▶ What is being asked
Please reproduce exactly the line that contains "Where is right heart ventricle in this image?" and every line after it through the end of the records below, adding nothing else.

Items from a dataset

○ ○ ○ ○ ○ ○ ○

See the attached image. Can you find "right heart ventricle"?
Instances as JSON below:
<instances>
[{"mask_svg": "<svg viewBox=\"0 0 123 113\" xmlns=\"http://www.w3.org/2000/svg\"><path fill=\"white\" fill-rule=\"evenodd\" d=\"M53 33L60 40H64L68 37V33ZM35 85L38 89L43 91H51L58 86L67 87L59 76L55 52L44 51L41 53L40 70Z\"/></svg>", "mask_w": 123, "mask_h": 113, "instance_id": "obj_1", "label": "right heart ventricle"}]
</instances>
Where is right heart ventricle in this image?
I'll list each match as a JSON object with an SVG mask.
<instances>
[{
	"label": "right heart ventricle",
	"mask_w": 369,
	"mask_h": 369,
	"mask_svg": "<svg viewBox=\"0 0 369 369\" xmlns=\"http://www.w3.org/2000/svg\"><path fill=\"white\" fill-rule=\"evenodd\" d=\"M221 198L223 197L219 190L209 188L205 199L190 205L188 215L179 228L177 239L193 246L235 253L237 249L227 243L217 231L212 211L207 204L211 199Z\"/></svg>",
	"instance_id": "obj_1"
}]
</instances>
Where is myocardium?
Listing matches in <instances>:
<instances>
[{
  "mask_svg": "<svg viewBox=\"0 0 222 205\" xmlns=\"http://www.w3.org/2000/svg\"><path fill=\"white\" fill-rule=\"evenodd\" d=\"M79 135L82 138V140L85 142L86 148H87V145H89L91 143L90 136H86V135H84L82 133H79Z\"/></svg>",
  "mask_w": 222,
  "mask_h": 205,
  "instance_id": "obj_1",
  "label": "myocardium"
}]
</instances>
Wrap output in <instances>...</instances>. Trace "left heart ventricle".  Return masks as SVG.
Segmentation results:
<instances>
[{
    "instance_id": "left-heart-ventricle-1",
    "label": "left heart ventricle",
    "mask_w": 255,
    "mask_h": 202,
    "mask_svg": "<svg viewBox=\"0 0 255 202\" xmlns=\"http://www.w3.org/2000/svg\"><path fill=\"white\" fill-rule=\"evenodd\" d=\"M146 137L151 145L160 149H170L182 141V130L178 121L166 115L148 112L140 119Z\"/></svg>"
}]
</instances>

○ ○ ○ ○ ○ ○ ○

▶ Solution for this problem
Where is right heart ventricle in this image?
I'll list each match as a JSON object with an SVG mask.
<instances>
[{
	"label": "right heart ventricle",
	"mask_w": 369,
	"mask_h": 369,
	"mask_svg": "<svg viewBox=\"0 0 369 369\" xmlns=\"http://www.w3.org/2000/svg\"><path fill=\"white\" fill-rule=\"evenodd\" d=\"M221 198L223 197L219 190L209 188L205 199L190 205L188 215L179 228L177 239L193 246L235 253L237 249L227 243L217 231L212 211L207 204L211 199Z\"/></svg>",
	"instance_id": "obj_1"
}]
</instances>
Where is myocardium?
Listing matches in <instances>:
<instances>
[{
  "mask_svg": "<svg viewBox=\"0 0 222 205\" xmlns=\"http://www.w3.org/2000/svg\"><path fill=\"white\" fill-rule=\"evenodd\" d=\"M79 135L82 138V140L85 142L86 148H87V145H89L91 143L90 136H86V135H84L82 133H79Z\"/></svg>",
  "mask_w": 222,
  "mask_h": 205,
  "instance_id": "obj_1",
  "label": "myocardium"
}]
</instances>
Wrap output in <instances>...</instances>. Trace "left heart ventricle".  Return masks as SVG.
Segmentation results:
<instances>
[{
    "instance_id": "left-heart-ventricle-1",
    "label": "left heart ventricle",
    "mask_w": 255,
    "mask_h": 202,
    "mask_svg": "<svg viewBox=\"0 0 255 202\" xmlns=\"http://www.w3.org/2000/svg\"><path fill=\"white\" fill-rule=\"evenodd\" d=\"M146 137L151 145L160 149H170L182 141V130L178 121L166 115L148 112L140 119Z\"/></svg>"
}]
</instances>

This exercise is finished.